Abstract

JACKSON, NANCY EWALD, and BIEMILLER, ANDREW J. Letter, Word, and Text Reading Times of Precocious and Average Readers. CHILD DEVELOPMENT, 1985, 56, 196-206. Measures of letter, scrambled word, and text reading time were administered to kindergarten-age precocious readers (N = 97) whose mean comprehension ability was at the third-grade level and to representative samples of children of second-grade age (90 or 96 months, N = 66) and third-grade age (102 or 108 months, N = 62). Within each group, letter naming and scrambled word reading times were correlated with text reading times. However, none of the reading time measures was strongly associated with precocious readers' scores on a multiple-choice test of sentence reading comprehension. The precocious group named letters less rapidly than second graders did, but read words at the same speed as second graders and text faster.

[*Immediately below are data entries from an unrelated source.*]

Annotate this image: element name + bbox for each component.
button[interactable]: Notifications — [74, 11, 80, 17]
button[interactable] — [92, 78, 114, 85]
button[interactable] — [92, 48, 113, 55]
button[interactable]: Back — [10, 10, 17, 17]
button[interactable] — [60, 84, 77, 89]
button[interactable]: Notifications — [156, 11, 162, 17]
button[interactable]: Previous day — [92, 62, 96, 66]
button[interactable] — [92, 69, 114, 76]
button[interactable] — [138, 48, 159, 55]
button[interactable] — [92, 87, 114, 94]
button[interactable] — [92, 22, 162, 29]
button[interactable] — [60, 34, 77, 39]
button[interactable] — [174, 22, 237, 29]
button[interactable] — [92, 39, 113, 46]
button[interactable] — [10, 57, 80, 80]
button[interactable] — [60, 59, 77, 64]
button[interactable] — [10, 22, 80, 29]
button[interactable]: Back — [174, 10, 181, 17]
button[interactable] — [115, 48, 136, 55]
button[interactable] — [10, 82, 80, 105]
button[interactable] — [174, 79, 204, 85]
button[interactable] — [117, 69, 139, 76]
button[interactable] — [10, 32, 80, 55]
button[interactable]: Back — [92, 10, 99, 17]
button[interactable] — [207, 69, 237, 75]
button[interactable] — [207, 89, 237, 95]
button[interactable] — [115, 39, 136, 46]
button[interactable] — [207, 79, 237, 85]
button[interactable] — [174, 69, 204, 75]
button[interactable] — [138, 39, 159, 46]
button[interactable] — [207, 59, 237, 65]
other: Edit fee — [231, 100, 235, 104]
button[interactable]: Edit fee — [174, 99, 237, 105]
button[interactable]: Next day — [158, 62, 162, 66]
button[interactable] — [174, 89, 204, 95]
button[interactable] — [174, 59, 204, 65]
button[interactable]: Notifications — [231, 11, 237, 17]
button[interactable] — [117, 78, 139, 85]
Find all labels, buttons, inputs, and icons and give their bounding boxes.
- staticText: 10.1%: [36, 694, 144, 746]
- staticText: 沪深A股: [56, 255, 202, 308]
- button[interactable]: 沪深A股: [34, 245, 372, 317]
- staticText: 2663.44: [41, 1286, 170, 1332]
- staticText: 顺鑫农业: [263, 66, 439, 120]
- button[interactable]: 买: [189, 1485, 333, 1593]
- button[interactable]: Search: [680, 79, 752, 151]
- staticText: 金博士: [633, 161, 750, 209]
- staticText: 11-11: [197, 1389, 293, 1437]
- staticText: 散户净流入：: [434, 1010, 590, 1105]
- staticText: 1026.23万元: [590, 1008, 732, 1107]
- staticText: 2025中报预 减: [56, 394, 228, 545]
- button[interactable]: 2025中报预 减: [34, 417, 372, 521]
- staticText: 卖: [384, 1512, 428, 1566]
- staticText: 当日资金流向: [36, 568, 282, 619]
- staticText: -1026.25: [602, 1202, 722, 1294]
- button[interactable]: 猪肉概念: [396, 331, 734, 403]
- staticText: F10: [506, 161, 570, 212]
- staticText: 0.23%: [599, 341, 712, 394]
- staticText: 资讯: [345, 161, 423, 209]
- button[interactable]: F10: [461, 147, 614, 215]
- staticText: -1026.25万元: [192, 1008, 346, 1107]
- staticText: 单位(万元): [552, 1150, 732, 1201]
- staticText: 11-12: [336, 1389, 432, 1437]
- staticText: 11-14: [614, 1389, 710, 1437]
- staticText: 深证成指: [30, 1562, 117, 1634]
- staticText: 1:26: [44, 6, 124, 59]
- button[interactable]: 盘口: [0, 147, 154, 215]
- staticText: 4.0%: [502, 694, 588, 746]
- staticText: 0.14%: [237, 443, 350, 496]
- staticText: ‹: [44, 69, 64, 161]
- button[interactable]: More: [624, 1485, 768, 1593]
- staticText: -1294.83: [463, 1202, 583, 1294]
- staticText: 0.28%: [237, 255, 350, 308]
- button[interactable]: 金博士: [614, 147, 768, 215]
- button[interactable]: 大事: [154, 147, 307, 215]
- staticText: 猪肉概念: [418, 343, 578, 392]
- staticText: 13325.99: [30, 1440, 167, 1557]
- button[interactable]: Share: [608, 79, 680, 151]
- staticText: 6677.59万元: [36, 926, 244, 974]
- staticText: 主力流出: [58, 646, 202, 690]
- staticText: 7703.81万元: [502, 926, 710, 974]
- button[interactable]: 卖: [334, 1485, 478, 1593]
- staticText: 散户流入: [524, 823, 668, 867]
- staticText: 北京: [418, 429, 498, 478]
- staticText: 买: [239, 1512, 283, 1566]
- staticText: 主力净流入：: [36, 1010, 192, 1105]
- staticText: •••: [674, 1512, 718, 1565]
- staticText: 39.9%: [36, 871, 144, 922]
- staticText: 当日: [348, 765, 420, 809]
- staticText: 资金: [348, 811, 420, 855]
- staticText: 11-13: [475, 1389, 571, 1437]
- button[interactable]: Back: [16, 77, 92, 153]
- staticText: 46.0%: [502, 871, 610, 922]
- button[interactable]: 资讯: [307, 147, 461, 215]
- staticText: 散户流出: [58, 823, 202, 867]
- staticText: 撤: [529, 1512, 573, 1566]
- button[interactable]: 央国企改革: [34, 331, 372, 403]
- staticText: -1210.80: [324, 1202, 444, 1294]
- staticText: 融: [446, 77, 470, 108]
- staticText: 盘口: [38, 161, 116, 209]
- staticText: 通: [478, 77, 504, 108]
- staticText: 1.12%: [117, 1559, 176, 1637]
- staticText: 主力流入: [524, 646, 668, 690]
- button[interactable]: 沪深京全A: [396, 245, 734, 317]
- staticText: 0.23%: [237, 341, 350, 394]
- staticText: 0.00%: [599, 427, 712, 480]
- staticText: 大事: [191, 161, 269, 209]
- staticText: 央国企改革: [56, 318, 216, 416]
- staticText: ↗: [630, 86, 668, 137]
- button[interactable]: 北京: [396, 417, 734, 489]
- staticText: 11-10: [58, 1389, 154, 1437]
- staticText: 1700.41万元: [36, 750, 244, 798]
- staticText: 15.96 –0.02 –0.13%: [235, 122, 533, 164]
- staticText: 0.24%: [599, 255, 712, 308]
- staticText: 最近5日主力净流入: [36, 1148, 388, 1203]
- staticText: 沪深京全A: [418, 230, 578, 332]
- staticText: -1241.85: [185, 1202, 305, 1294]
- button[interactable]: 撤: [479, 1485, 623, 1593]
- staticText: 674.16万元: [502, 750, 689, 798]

Comparisons of the precocious and third-grade groups showed a similar pattern, that is, precocious readers were most like third graders in text reading time and least like them in letter naming time. There were no significant grade x task interactions in any comparison between the secondand third-grade groups. The results are interpreted as evidence that, for precocious readers, efficiency in executing lower-order tasks (letter naming and individual word identificationi is a facilitative but not a prerequisite condition for rapid text reading and good comprehension.